__Work item__.
Please transcribe only the lines between the one containing "Course Leader(s)" and the end of the records, both ends included, exactly as written; skip every picture.

** Opening Information supplied block **

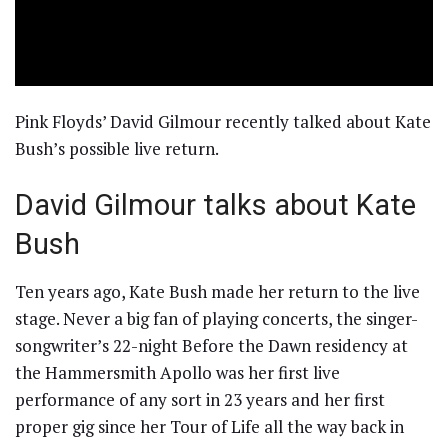
Pink Floyds’ David Gilmour recently talked about Kate
Bush’s possible live return.
David Gilmour talks about Kate
Bush
Ten years ago, Kate Bush made her return to the live
stage. Never a big fan of playing concerts, the singer-
songwriter’s 22-night Before the Dawn residency at
the Hammersmith Apollo was her first live
performance of any sort in 23 years and her first
proper gig since her Tour of Life all the way back in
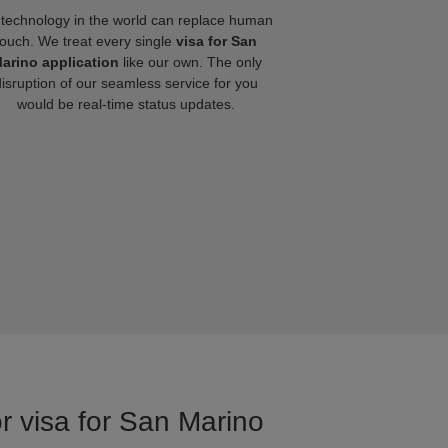
technology in the world can replace human
touch. We treat every single
visa for San
arino application
like our own. The only
disruption of our seamless service for you
would be real-time status updates.
or visa for San Marino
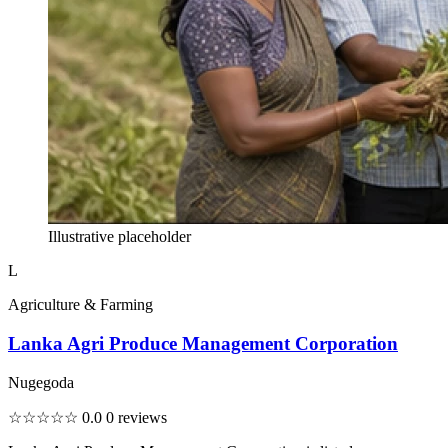
Illustrative placeholder
L
Agriculture & Farming
Lanka Agri Produce Management Corporation
Nugegoda
☆☆☆☆☆
0.0
0 reviews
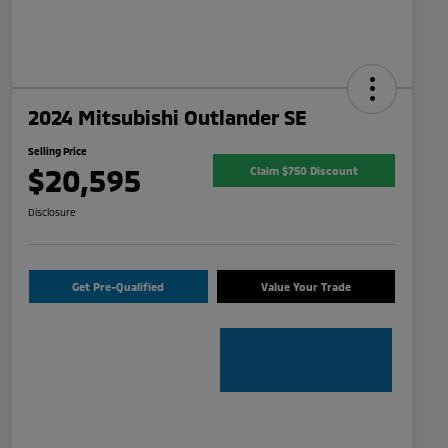
2024 Mitsubishi Outlander SE
Selling Price
$20,595
Claim $750 Discount
Disclosure
Get Pre-Qualified
Value Your Trade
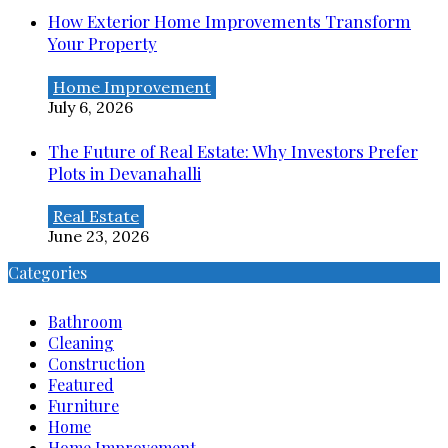
How Exterior Home Improvements Transform
Your Property
Home Improvement
July 6, 2026
The Future of Real Estate: Why Investors Prefer
Plots in Devanahalli
Real Estate
June 23, 2026
Categories
Bathroom
Cleaning
Construction
Featured
Furniture
Home
Home Improvement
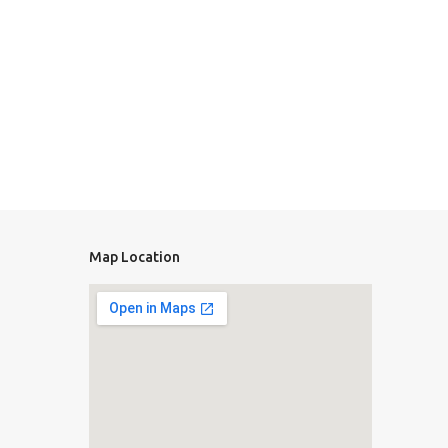
Map Location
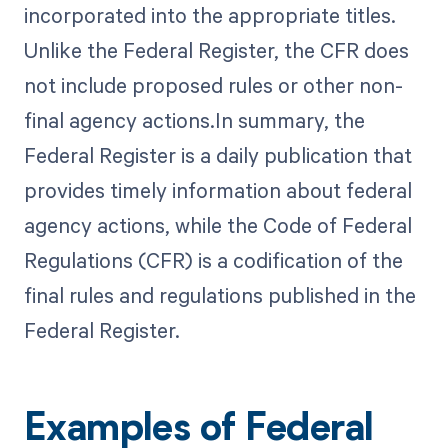
incorporated into the appropriate titles.
Unlike the Federal Register, the CFR does
not include proposed rules or other non-
final agency actions.In summary, the
Federal Register is a daily publication that
provides timely information about federal
agency actions, while the Code of Federal
Regulations (CFR) is a codification of the
final rules and regulations published in the
Federal Register.
Examples of Federal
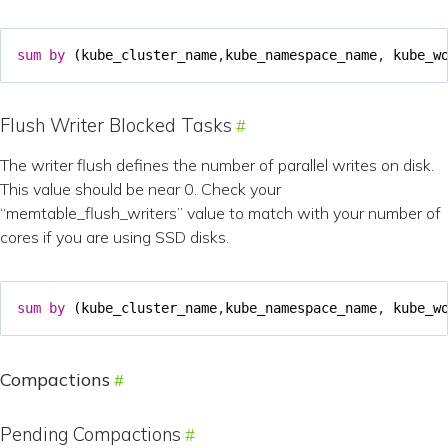
sum
by
(
kube_cluster_name
,
kube_namespace_name
,
kube_w
Flush Writer Blocked Tasks
The writer flush defines the number of parallel writes on disk.
This value should be near 0. Check your
“memtable_flush_writers” value to match with your number of
cores if you are using SSD disks.
sum
by
(
kube_cluster_name
,
kube_namespace_name
,
kube_w
Compactions
Pending Compactions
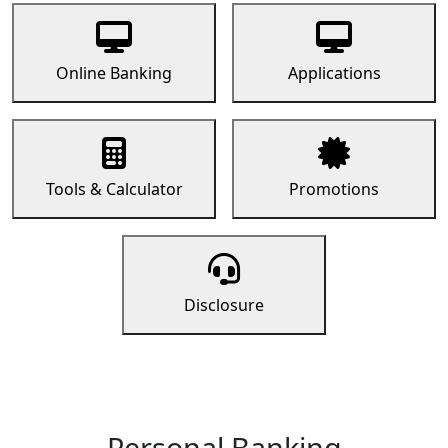
Online Banking
Applications
Tools & Calculator
Promotions
Disclosure
Personal Banking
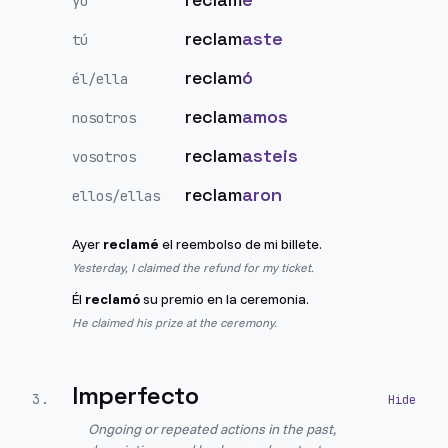
yo
reclam
aste
tú
reclam
ó
él/ella
reclam
amos
nosotros
reclam
asteis
vosotros
reclam
aron
ellos/ellas
Ayer
reclamé
el reembolso de mi billete.
Yesterday, I claimed the refund for my ticket.
Él
reclamó
su premio en la ceremonia.
He claimed his prize at the ceremony.
Imperfecto
3
.
Ongoing or repeated actions in the past,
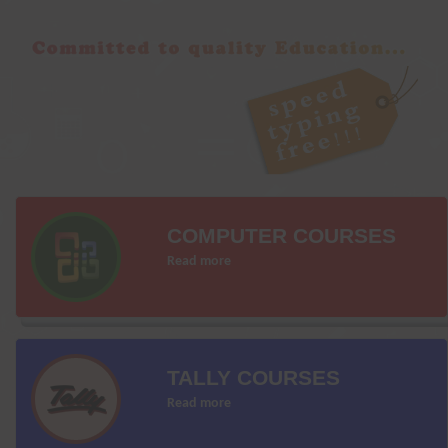
COMPUTER COURSES
Read more
TALLY COURSES
Read more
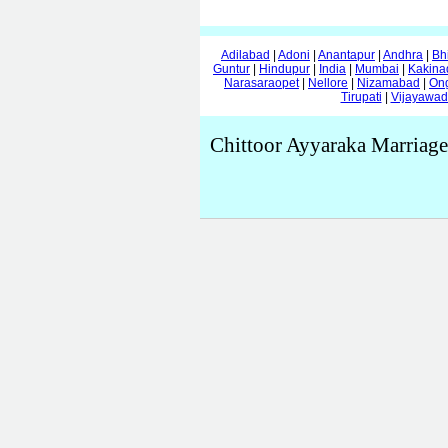
Adilabad
|
Adoni
|
Anantapur
|
Andhra
|
Bh
Guntur
|
Hindupur
|
India
|
Mumbai
|
Kakina
Narasaraopet
|
Nellore
|
Nizamabad
|
On
Tirupati
|
Vijayawa
Chittoor Ayyaraka Marriage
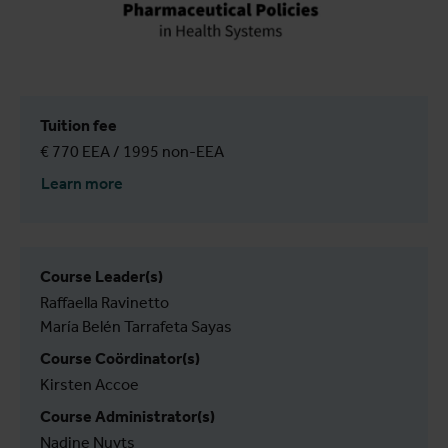
Tuition fee
€ 770 EEA / 1995 non-EEA
Learn more
Course Leader(s)
Raffaella Ravinetto
María Belén Tarrafeta Sayas
Course Coördinator(s)
Kirsten Accoe
Course Administrator(s)
Nadine Nuyts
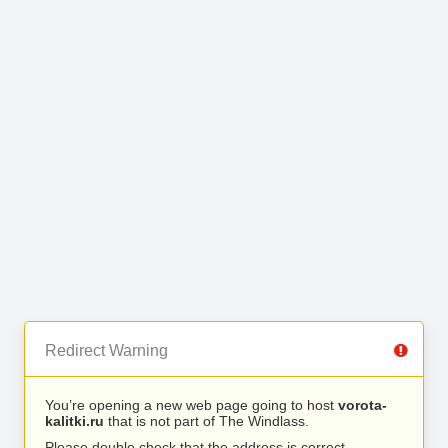
Redirect Warning
You’re opening a new web page going to host
vorota-
kalitki.ru
that is not part of The Windlass.
Please double check that the address is correct.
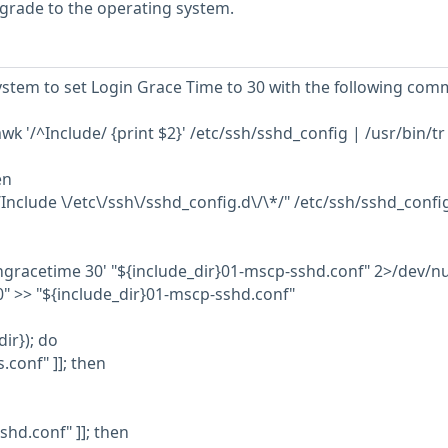
grade to the operating system.
stem to set Login Grace Time to 30 with the following com
k '/^Include/ {print $2}' /etc/ssh/sshd_config | /usr/bin/tr -
en
*/Include \/etc\/ssh\/sshd_config.d\/\*/" /etc/ssh/sshd_confi
ingracetime 30' "${include_dir}01-mscp-sshd.conf" 2>/dev/nu
" >> "${include_dir}01-mscp-sshd.conf"
dir}); do
s.conf" ]]; then
sshd.conf" ]]; then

** Closing Information supplied block **

__Answer box__.
Course Leader(s)
Raffaella Ravinetto
María Belén Tarrafeta Sayas
Course Coördinator(s)
Kirsten Accoe
Course Administrator(s)
Nadine Nuyts
Redirect Warning
You’re opening a new web page going to host
vorota-
kalitki.ru
that is not part of The Windlass.
Please double check that the address is correct.
grade to the operating system.
stem to set Login Grace Time to 30 with the following com
k '/^Include/ {print $2}' /etc/ssh/sshd_config | /usr/bin/tr -
en
*/Include \/etc\/ssh\/sshd_config.d\/\*/" /etc/ssh/sshd_confi
ingracetime 30' "${include_dir}01-mscp-sshd.conf" 2>/dev/nu
" >> "${include_dir}01-mscp-sshd.conf"
dir}); do
s.conf" ]]; then
sshd.conf" ]]; then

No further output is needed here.